Слухи ползли. Может быть, в столице еще раз по какому-нибудь поводу император коснулся русской словесности или памятного ему романа. Может быть, отзывались в Пятигорске давние события. Великосветская молодежь, собравшаяся на водах, черпала придворные известия из разных источников. Но все сходились в одном: Лермонтов осужден… осужден бесповоротно.
Слухи были так зловещи, что однажды ночью, после ухода последнего гостя, озабоченный Столыпин решил поговорить с Михаилом Юрьевичем.
– Ты знаешь о слухах, которые идут о тебе из Петербурга?
– Кое-что знаю. А разве есть что-нибудь новое? – рассеянно спросил поэт.
– К сожалению, ничего утешительного. Не твой ли роман, снабженный предисловием, поднял новую бурю?
– Может быть… – Лермонтову, по-видимому, не хотелось говорить.
– Судя по всему, в Петербурге рвут и мечут, никак не могут о тебе забыть. Но я все-таки не могу понять: почему ты привлек столь исключительное внимание его величества?

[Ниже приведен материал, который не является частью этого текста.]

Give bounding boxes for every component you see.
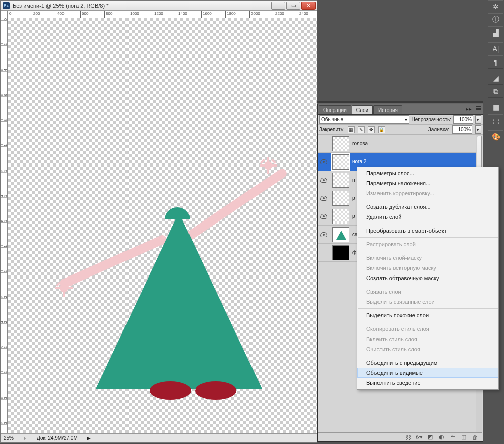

– Нам никак с ним не по пути, Монго! – Поэт помолчал. – Но если бы удалось вырваться в отставку, даю слово, стал бы писать больше и лучше.
– Недурное обещание, когда тебя именно за писание загнали на край света! Стену, Мишель, лбом не прошибешь!

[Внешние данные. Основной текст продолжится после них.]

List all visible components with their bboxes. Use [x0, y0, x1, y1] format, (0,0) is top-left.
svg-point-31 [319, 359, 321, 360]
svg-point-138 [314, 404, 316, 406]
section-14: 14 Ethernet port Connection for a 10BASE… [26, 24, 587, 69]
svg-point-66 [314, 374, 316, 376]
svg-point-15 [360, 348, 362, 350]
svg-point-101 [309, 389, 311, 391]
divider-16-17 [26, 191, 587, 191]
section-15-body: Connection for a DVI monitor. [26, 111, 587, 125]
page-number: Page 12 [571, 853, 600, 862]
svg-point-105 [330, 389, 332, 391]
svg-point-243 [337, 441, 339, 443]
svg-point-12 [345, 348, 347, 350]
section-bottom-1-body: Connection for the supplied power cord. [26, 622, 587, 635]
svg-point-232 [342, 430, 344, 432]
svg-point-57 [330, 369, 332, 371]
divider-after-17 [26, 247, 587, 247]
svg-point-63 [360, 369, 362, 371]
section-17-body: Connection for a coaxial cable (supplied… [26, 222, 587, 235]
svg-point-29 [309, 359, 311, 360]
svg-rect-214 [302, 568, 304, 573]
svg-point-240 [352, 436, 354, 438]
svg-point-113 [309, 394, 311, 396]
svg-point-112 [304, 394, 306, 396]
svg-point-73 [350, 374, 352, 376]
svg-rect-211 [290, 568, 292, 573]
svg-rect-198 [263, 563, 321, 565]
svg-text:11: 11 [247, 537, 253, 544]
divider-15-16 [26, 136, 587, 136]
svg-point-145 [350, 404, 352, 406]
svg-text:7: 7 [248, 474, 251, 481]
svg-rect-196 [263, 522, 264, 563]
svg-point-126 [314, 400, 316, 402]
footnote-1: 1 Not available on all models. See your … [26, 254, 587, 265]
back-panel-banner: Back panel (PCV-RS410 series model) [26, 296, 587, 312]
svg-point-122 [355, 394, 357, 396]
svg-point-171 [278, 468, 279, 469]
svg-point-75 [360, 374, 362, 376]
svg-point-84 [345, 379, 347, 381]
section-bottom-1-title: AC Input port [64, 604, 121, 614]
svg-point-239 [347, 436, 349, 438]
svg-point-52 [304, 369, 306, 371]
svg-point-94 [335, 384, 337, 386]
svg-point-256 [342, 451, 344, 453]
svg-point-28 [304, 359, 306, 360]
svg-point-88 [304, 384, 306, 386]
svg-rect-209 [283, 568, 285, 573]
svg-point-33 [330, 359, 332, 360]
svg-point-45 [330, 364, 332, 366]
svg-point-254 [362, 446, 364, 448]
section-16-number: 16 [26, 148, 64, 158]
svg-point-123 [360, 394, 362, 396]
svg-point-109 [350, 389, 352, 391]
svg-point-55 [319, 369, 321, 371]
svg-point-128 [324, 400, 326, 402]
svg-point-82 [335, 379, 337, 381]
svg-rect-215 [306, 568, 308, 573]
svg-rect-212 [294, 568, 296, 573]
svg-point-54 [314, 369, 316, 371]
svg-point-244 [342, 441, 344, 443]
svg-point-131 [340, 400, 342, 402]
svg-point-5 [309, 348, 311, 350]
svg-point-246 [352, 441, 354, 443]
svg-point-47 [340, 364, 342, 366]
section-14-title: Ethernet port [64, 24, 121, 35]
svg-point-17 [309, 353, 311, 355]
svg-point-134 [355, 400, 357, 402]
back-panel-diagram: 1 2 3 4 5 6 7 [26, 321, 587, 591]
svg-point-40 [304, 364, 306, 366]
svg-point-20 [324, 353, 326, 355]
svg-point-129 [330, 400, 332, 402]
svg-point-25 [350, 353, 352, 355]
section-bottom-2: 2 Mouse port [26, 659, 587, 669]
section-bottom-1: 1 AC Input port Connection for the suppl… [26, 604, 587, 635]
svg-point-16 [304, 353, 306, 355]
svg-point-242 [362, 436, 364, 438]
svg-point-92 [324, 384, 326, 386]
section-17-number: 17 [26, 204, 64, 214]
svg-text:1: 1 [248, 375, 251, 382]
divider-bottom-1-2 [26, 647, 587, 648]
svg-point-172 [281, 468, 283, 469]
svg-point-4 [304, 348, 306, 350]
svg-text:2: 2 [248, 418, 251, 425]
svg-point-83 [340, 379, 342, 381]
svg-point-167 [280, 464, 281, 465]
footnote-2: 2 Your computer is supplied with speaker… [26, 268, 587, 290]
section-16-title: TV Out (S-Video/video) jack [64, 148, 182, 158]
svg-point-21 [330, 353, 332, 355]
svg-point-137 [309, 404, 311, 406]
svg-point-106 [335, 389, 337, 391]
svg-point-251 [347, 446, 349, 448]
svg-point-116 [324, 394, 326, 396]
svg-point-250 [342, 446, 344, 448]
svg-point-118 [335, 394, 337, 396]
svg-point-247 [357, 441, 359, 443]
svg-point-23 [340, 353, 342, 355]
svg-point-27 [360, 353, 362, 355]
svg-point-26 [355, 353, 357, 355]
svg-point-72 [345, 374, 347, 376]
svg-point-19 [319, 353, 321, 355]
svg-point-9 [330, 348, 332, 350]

– А я больше не могу жить на бивуаках.
– Но не ты ли доказал, что мог написать целый роман, живя на перекладных? И сейчас «Отечественные записки» печатают твои стихи чуть ли не в каждом номере.
– Все это не то! Пора приступить мне к важной задаче…
Это был, конечно, роман-трилогия. Для углубленной работы прежде всего нужна была отставка. Поэт и в Пятигорске задерживался только потому, что смутно верил в исполнение своих надежд.
Непонятно, откуда эти надежды родились. Вести, приходившие из Петербурга, говорили о другом.
Поэт еще раз писал бабушке:
«То, что вы мне пишете о словах г. Клейнмихеля, я полагаю, еще не значит, что мне откажут отставку, если я подам; он только просто не советует; а чего мне здесь еще ждать? Вы бы хорошенько спросили только, выпустят ли, если я подам…»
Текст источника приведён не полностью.